We'd been meeting at Café Velours every Thursday for three years—our ritual after padel matches at the club. I'd known Elena since we were twelve, playing baseball in the park behind her house, sharing secrets that seemed world-shattering then. Now, at thirty-four, our secrets had become mundane: disappointing dates, workplace frustrations, the creeping fear that we'd never become who we'd promised.

"I have something to tell you," she said that morning, spinach still clinging to her incisor. Her hands trembled around her espresso cup. A small tremor I'd dismissed as caffeine jitters.

I'd laughed, expecting another story about her latest disastrous romance. Instead, she'd told me everything.

Elena wasn't a corporate consultant. She was a spy—not the glamorous cinematic kind, but a corporate intelligence operative hired to infiltrate my company. Three years of friendship, carefully cultivated. Every confession I'd made about work—our product launches, security vulnerabilities, internal drama—had been cataloged, analyzed, sold.

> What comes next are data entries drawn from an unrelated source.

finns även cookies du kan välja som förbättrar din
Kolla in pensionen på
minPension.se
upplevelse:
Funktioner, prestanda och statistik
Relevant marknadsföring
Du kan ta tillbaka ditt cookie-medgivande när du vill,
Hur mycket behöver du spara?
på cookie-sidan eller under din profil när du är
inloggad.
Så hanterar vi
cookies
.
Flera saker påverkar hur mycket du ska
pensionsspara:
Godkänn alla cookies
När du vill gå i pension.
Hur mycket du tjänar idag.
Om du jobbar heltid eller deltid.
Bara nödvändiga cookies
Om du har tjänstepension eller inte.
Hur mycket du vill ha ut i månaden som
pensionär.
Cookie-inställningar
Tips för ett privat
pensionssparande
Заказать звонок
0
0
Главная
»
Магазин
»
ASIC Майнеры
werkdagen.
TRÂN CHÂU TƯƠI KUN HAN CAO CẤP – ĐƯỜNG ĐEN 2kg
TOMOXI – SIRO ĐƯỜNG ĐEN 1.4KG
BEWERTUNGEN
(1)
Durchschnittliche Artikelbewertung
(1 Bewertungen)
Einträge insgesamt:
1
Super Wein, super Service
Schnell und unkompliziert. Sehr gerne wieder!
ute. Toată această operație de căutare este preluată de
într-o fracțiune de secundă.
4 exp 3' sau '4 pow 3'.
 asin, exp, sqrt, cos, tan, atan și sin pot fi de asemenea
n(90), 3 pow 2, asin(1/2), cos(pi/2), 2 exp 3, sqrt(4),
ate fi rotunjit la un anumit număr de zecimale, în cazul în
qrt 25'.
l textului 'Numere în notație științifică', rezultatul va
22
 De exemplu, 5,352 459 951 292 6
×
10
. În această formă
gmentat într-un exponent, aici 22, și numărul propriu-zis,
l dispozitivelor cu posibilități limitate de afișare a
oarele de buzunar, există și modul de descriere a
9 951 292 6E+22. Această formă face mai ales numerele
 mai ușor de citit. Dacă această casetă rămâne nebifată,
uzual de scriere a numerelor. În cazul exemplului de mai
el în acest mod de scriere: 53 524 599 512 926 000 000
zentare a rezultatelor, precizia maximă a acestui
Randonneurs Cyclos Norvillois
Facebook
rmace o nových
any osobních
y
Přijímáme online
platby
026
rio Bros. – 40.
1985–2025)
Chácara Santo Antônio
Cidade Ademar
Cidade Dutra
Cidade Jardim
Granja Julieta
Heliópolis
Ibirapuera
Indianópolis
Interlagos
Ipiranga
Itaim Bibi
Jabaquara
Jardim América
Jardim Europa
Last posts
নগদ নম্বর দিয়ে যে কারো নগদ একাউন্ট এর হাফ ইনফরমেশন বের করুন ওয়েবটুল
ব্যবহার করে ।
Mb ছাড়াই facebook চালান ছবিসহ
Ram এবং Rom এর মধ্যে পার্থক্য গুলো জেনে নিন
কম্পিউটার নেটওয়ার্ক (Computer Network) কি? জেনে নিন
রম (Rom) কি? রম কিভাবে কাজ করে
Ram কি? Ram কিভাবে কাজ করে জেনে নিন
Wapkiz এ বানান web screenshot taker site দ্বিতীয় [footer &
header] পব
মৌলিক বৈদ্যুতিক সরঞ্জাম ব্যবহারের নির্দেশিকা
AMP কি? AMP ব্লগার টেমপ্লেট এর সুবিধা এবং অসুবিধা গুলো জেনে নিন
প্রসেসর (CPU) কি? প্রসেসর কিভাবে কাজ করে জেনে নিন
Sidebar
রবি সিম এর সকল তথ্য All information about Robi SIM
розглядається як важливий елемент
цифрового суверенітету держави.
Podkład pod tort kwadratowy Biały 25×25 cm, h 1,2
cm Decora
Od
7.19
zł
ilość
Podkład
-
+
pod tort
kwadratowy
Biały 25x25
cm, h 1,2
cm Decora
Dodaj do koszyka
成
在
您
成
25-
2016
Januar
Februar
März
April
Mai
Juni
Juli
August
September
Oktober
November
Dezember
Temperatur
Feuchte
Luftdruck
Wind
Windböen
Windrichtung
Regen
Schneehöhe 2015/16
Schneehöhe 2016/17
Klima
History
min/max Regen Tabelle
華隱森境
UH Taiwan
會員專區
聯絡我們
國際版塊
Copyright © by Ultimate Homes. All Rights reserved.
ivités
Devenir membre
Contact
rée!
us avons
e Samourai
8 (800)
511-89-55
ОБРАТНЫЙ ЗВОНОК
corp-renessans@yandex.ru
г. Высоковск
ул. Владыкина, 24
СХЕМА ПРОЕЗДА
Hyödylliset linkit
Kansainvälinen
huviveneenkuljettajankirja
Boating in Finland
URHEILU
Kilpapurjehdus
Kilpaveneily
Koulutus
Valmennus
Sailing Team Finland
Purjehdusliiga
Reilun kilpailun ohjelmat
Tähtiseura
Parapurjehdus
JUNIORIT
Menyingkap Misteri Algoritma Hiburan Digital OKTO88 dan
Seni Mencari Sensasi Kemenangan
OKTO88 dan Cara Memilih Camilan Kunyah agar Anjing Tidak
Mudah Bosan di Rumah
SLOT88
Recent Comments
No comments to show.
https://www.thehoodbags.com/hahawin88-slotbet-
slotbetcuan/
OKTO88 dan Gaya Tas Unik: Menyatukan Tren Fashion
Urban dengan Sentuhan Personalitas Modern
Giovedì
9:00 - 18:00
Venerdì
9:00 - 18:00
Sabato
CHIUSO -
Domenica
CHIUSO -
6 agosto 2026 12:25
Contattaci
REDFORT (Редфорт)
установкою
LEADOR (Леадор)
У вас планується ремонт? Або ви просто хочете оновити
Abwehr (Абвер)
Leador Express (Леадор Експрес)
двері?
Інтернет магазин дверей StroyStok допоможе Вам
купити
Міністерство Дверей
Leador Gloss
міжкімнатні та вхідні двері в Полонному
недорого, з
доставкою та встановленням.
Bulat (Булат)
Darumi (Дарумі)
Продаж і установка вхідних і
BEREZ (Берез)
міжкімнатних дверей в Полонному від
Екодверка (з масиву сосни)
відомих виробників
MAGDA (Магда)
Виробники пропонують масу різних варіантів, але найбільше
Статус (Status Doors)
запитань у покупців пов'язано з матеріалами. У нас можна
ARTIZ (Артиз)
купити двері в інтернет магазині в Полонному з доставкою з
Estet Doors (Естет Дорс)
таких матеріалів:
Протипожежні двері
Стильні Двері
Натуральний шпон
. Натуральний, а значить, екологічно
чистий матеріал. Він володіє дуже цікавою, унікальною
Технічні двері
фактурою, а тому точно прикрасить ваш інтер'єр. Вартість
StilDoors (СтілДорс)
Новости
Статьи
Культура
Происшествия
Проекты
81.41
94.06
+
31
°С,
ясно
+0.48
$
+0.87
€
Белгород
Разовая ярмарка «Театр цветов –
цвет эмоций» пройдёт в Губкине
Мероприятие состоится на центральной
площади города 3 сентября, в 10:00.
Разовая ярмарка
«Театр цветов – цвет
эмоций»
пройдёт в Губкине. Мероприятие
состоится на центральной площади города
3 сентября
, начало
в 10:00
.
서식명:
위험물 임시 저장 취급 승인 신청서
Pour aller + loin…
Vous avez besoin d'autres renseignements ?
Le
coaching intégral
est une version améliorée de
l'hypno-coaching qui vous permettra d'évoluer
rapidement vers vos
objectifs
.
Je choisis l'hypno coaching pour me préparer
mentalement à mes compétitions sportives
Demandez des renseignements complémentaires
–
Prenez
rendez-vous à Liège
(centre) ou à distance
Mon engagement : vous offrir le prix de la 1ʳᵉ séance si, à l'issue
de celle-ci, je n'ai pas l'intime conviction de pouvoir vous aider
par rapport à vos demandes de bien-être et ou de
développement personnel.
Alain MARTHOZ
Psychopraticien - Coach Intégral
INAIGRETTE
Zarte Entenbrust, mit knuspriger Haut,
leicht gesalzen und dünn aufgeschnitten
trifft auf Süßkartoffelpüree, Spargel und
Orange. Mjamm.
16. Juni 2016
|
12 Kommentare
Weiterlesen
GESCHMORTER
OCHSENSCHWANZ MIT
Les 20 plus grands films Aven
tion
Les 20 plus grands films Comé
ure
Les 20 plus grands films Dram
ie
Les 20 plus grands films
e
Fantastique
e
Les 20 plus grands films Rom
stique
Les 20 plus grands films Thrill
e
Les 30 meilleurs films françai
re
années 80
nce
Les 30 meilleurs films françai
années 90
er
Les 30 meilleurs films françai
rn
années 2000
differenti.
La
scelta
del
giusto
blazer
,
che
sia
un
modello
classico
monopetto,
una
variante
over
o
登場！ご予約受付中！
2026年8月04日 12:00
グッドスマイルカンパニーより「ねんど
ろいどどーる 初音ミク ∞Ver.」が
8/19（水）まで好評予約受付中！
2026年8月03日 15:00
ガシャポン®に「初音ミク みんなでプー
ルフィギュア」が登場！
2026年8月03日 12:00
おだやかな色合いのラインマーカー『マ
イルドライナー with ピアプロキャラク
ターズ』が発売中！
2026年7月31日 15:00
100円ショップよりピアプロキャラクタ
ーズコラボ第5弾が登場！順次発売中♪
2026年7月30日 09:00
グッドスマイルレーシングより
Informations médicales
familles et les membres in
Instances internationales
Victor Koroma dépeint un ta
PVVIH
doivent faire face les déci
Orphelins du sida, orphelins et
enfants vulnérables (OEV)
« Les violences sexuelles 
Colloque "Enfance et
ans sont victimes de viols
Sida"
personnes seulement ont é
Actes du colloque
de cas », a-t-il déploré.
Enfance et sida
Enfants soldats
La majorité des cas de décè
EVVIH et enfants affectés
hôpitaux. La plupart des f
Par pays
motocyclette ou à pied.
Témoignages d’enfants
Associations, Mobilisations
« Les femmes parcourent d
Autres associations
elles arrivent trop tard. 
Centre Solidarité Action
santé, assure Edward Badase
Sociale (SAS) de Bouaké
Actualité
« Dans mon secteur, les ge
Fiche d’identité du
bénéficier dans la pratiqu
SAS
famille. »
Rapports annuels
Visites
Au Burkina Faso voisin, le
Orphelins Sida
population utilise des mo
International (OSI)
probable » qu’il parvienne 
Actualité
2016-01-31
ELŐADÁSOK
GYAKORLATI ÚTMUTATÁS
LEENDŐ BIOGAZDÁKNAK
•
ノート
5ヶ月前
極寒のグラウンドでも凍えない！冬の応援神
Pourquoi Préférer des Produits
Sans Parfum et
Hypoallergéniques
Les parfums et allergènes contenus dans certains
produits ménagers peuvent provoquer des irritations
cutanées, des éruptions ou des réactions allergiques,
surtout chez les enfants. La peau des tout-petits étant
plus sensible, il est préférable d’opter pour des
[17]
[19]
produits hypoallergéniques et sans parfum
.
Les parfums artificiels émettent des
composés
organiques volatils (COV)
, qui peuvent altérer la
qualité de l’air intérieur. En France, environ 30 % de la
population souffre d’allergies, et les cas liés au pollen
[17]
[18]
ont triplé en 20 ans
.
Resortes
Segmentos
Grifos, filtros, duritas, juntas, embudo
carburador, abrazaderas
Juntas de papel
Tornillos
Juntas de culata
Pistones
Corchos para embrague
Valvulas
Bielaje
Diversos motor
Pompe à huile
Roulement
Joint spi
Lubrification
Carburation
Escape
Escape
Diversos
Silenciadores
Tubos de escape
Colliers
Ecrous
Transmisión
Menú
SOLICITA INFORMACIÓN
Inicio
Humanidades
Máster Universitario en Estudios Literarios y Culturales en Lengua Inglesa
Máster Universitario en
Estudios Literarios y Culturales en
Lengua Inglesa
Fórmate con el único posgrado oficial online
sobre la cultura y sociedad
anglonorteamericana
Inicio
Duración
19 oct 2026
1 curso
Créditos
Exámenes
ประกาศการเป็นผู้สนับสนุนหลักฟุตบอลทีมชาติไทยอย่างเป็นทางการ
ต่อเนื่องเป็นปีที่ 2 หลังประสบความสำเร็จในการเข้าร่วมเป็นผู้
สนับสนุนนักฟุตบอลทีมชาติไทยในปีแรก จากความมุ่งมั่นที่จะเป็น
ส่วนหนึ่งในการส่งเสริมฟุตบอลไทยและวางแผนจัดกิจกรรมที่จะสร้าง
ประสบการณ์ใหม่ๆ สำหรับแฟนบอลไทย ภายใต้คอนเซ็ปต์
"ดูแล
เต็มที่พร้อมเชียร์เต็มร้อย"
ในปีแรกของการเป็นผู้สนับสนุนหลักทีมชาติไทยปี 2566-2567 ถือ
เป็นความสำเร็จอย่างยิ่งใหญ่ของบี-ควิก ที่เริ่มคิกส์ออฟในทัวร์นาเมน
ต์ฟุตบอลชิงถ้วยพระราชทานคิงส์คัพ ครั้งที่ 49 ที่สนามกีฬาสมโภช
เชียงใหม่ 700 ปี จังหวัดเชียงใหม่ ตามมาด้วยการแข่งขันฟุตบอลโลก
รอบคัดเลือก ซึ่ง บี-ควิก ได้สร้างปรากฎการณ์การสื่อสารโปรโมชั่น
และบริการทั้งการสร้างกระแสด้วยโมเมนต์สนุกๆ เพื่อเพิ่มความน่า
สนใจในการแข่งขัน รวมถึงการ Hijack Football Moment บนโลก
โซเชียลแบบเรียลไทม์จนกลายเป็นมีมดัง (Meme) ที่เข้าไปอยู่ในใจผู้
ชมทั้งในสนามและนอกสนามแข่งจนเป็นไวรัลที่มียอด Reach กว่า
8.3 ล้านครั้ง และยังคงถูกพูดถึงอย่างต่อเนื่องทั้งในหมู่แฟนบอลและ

"I did it for money," she said, tears finally coming. "Student loans, my mother's medical bills. It was supposed to be six months. But then we became actual friends, and I couldn't—I didn't know how to stop."

The baseball games from our childhood suddenly seemed like a different lifetime. I remembered how she'd always known exactly where to stand to catch whatever I threw, how she anticipated my moves before I made them. I'd thought it was friendship. Maybe it was just practice.

"Are you still reporting on me?" I asked, though I already knew the answer.

She nodded once.

I stood up, leaving money on the table. Our padel game that evening never happened. Some betrayals don't deserve a second chance, no matter how many years of history you share.

Now when I see spinach, I don't think of salads. I think of how easily the most intimate deceptions can hide in plain sight, how we never truly know the people we love, and how some friendships, once broken, leave wounds that never quite heal.